La ministre de l’Économie a donné, dans la soirée de lundi, le coup d’envoi au volet le plus délicat à manier du plan de soutien du secteur bancaire annoncé il y a une semaine. Christine Lagarde a en effet lancé une vaste opération de renforcement des fonds propres de l’ensemble des grands groupes bancaires français, qui sera réalisée avant la fin de l’année. En discussions jusqu’au dernier moment, le montant de cette opération atteint 10,5 milliards d’euros, répartis entre six grands réseaux.
En retour, les établissements s’engageront chacun, au travers d’une convention, à répondre présent à la demande du gouvernement de développer leur politique de prêt malgré la crise qui s’annonce : leurs encours de crédits aux ménages et aux entreprises augmenteront de 4 % en rythme annuel, ce qui représente environ 80 milliards d’euros en volume.
Pour réaliser cette opération, l’État va puiser dans l’enveloppe de 40 milliards d’euros destinée soit à renflouer les banques en difficulté une mesure dont seul Dexia a fait l’objet à ce jour soit à souscrire à des obligations convertibles émises par les banques ce qui va donc être fait pour toutes.
Par cette opération globale, l’État renforce le capital des établissements concernés au sens bancaire du terme : les obligations « subordonnées » (avec une possibilité de conversion ou de remboursement ouverte après cinq ans) auxquelles il va souscrire entrent en effet dans le calcul du ratio de solvabilité qui est aujourd’hui la mesure phare de la solidité des banques par les marchés. Au sens du droit des sociétés et aux yeux des actionnaires, l’État ne fait en revanche pas son entrée au capital des banques. Il n’aura ni dividende, ni droit de vote, ni représentant au conseil d’administration.
Du point de vue des finances publiques, le gouvernement financera cette mesure exceptionnelle par endettement. L’opération n’est pas gratuite. Chaque banque rémunérera l’État comme elle le ferait pour un investisseur classique, à 400 points de base en moyenne au-dessus du prix de l’argent sans risque. Un chiffre qui variera en fonction de la solidité de chacun. Ces modalités ont fait l’objet d’âpres discussions lundi soir entre les équipes de Bercy et les patrons des six réseaux concernés, qui se sont éclipsés une fois l’accord conclu et avant le point presse de la ministre.

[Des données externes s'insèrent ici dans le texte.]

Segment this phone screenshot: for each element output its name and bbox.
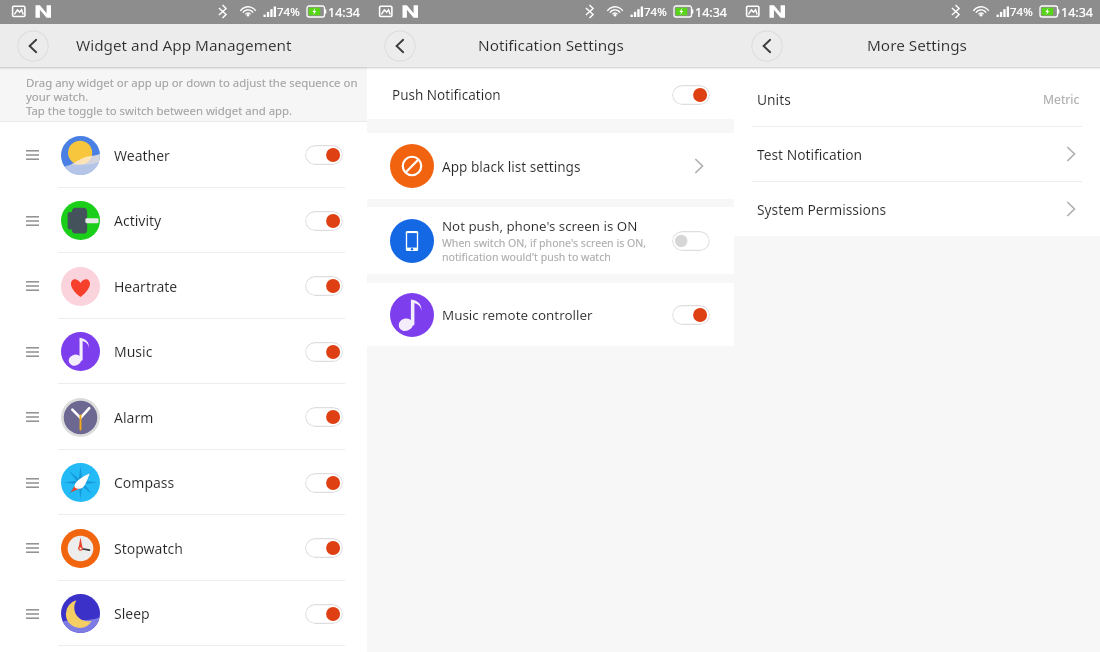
button[interactable]: System Permissions [734, 182, 1100, 236]
button[interactable]: Reorder Activity [0, 188, 367, 253]
button[interactable]: Push Notification [367, 70, 734, 119]
other: Reorder Sleep [26, 609, 39, 619]
button[interactable]: Reorder Heartrate [0, 253, 367, 319]
button[interactable]: Switch on [672, 305, 710, 325]
button[interactable]: Switch on [305, 604, 343, 624]
staticText: 74% [1010, 4, 1033, 20]
staticText: System Permissions [757, 200, 887, 219]
button[interactable]: Switch off [672, 231, 710, 251]
button[interactable]: Back [17, 30, 49, 62]
staticText: Music remote controller [442, 306, 593, 324]
button[interactable]: Switch on [305, 407, 343, 427]
staticText: 14:34 [1061, 4, 1093, 21]
staticText: Heartrate [114, 277, 178, 296]
button[interactable]: Switch on [305, 538, 343, 558]
button[interactable]: Reorder Sleep [0, 581, 367, 646]
staticText: When switch ON, if phone's screen is ON,… [442, 236, 647, 264]
button[interactable]: Switch on [305, 473, 343, 493]
button[interactable]: Switch on [305, 276, 343, 296]
staticText: Metric [1043, 91, 1080, 108]
staticText: 14:34 [695, 4, 727, 21]
staticText: Not push, phone's screen is ON [442, 217, 638, 235]
button[interactable]: Switch on [305, 342, 343, 362]
other: Reorder Stopwatch [26, 543, 39, 553]
button[interactable]: App black list settings [367, 133, 734, 199]
other: Reorder Activity [26, 216, 39, 226]
staticText: Sleep [114, 604, 150, 623]
staticText: 74% [644, 4, 667, 20]
staticText: Weather [114, 146, 170, 165]
staticText: App black list settings [442, 157, 581, 176]
button[interactable]: Reorder Music [0, 319, 367, 384]
other: Reorder Alarm [26, 412, 39, 422]
button[interactable]: Music remote controller [367, 283, 734, 346]
button[interactable]: Back [384, 30, 416, 62]
button[interactable]: Reorder Alarm [0, 384, 367, 450]
staticText: Notification Settings [478, 35, 624, 56]
other: Reorder Compass [26, 478, 39, 488]
staticText: Units [757, 90, 791, 109]
other: Reorder Heartrate [26, 281, 39, 291]
button[interactable]: Not push, phone's screen is ON [367, 207, 734, 274]
staticText: Stopwatch [114, 539, 183, 558]
staticText: Test Notification [757, 145, 863, 164]
staticText: More Settings [867, 35, 967, 56]
staticText: 74% [277, 4, 300, 20]
button[interactable]: Reorder Compass [0, 450, 367, 515]
staticText: Widget and App Management [76, 35, 292, 56]
button[interactable]: Back [751, 30, 783, 62]
other: Reorder Weather [26, 150, 39, 160]
staticText: Activity [114, 211, 162, 230]
button[interactable]: Reorder Stopwatch [0, 515, 367, 581]
button[interactable]: Switch on [305, 211, 343, 231]
button[interactable]: Switch on [305, 145, 343, 165]
button[interactable]: Reorder Weather [0, 122, 367, 188]
staticText: Compass [114, 473, 175, 492]
staticText: Music [114, 342, 153, 361]
staticText: Alarm [114, 408, 154, 427]
staticText: Push Notification [392, 86, 501, 104]
staticText: 14:34 [328, 4, 360, 21]
staticText: Drag any widget or app up or down to adj… [26, 75, 358, 118]
button[interactable]: Test Notification [734, 127, 1100, 181]
button[interactable]: Units [734, 72, 1100, 126]
other: Reorder Music [26, 347, 39, 357]
button[interactable]: Switch on [672, 85, 710, 105]
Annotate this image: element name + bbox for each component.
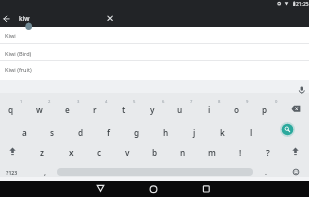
staticText: Kiwi (fruit) [5, 66, 32, 74]
button[interactable]: ?123 [0, 166, 24, 178]
staticText: y [150, 104, 155, 115]
button[interactable] [292, 147, 300, 156]
staticText: t [122, 104, 126, 115]
staticText: o [234, 104, 240, 115]
staticText: d [78, 127, 84, 138]
staticText: 9 [246, 99, 249, 105]
staticText: k [220, 127, 225, 138]
staticText: , [44, 167, 47, 177]
staticText: x [69, 147, 74, 158]
staticText: j [193, 127, 196, 138]
button[interactable]: q [0, 101, 23, 117]
staticText: 3 [77, 99, 80, 105]
button[interactable]: j [182, 124, 206, 140]
button[interactable]: Kiwi [0, 27, 309, 44]
button[interactable] [292, 168, 300, 176]
staticText: . [265, 167, 267, 177]
button[interactable] [94, 182, 107, 195]
staticText: 6 [162, 99, 165, 105]
staticText: 21:25 [296, 1, 309, 8]
button[interactable]: , [39, 166, 51, 178]
staticText: c [97, 147, 102, 158]
button[interactable]: ! [228, 144, 252, 160]
button[interactable]: . [260, 166, 272, 178]
staticText: 0 [275, 99, 278, 105]
button[interactable]: n [171, 144, 195, 160]
staticText: w [36, 104, 43, 115]
button[interactable] [297, 85, 307, 95]
staticText: 8 [218, 99, 221, 105]
staticText: i [208, 104, 211, 115]
staticText: a [22, 127, 27, 138]
button[interactable]: t [112, 101, 136, 117]
button[interactable] [147, 183, 160, 196]
staticText: 5 [133, 99, 136, 105]
staticText: v [125, 147, 130, 158]
staticText: b [152, 147, 158, 158]
button[interactable]: p [253, 101, 277, 117]
staticText: m [208, 147, 216, 158]
staticText: h [163, 127, 169, 138]
staticText: r [93, 104, 97, 115]
staticText: 1 [20, 99, 23, 105]
button[interactable]: ? [256, 144, 280, 160]
button[interactable]: x [59, 144, 83, 160]
button[interactable]: d [69, 124, 93, 140]
button[interactable] [277, 119, 298, 140]
button[interactable]: Kiwi (fruit) [0, 61, 309, 78]
button[interactable]: e [55, 101, 79, 117]
button[interactable] [200, 182, 213, 195]
button[interactable] [9, 147, 17, 156]
staticText: ? [266, 147, 270, 158]
staticText: 4 [105, 99, 108, 105]
button[interactable]: g [125, 124, 149, 140]
staticText: n [180, 147, 186, 158]
staticText: kiw [19, 14, 30, 23]
staticText: f [107, 127, 111, 138]
button[interactable] [291, 105, 301, 113]
button[interactable]: w [27, 101, 51, 117]
staticText: 7 [190, 99, 193, 105]
button[interactable]: u [168, 101, 192, 117]
button[interactable]: m [200, 144, 224, 160]
button[interactable]: y [140, 101, 164, 117]
staticText: q [8, 104, 14, 115]
staticText: s [50, 127, 55, 138]
button[interactable]: s [40, 124, 64, 140]
staticText: e [65, 104, 70, 115]
staticText: z [40, 147, 44, 158]
button[interactable]: i [197, 101, 221, 117]
button[interactable] [105, 13, 115, 23]
button[interactable]: v [115, 144, 139, 160]
button[interactable]: c [87, 144, 111, 160]
staticText: ?123 [6, 169, 18, 176]
button[interactable] [2, 14, 12, 24]
staticText: p [262, 104, 268, 115]
staticText: u [177, 104, 183, 115]
staticText: 2 [48, 99, 51, 105]
button[interactable]: h [154, 124, 178, 140]
button[interactable]: o [225, 101, 249, 117]
button[interactable]: b [143, 144, 167, 160]
staticText: ! [239, 147, 242, 158]
staticText: Kiwi [5, 32, 16, 40]
button[interactable]: l [239, 124, 263, 140]
button[interactable]: f [97, 124, 121, 140]
staticText: Kiwi (Bird) [5, 50, 32, 58]
button[interactable]: z [30, 144, 54, 160]
button[interactable]: k [210, 124, 234, 140]
button[interactable]: Kiwi (Bird) [0, 45, 309, 62]
staticText: l [250, 127, 253, 138]
button[interactable]: a [12, 124, 36, 140]
button[interactable]: r [83, 101, 107, 117]
staticText: g [134, 127, 140, 138]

« Des moyens supplémentaires »
L’enjeu de l’opération générale est d’éviter l’amalgame avec un renflouement répondant à un risque immédiat de faillite. « L’objectif n’est pas de recapitaliser les banques. Elles n’ont pas de besoin de fonds propres », a d’ailleurs martelé lundi le gouverneur de la Banque de France, Christian Noyer. « Nous ne sommes ni Royal Bank of Scotland, ni UBS », plaide un banquier français en évoquant les établissements qui, en Grande-Bretagne ou en Suisse, ont bénéficié de recapitalisations bien plus massives de leurs gouvernements respectifs. « Le gouvernement nous demande de développer notre activité de crédit à l’économie. Cela suppose des moyens supplémentaires ». Une deuxième tranche de 10,5 milliards d’euros pourrait d’ailleurs être débloquée en 2009.
Tout en cherchant à se distinguer des établissements en difficulté, les banques françaises sont cependant soumises à une pression croissante ces derniers jours. Dimanche encore, le néerlandais ING a obtenu 10 milliards d’euros de La Haye. Au bord de l’asphyxie ou pas, les groupes étrangers recapitalisés sont donc chaque jour plus nombreux à afficher des ratios de solvabilité de 9 % (en Grande-Bretagne) sinon 13 % (Credit Suisse) ! De plus qu’honorable, la situation du paysage bancaire français, étalonné entre les 7,9 % de BNP Paribas et les 9,6 % des Banques populaires, risquait de glisser progressivement et apparemment dans une catégorie moins solide que ses meilleurs pairs. Pis, les rumeurs de recapitalisation imminente de BNP Paribas (la semaine dernière) ou de la Société générale (lundi) courent régulièrement sur le marché boursier et envoient telle ou telle action au tapis.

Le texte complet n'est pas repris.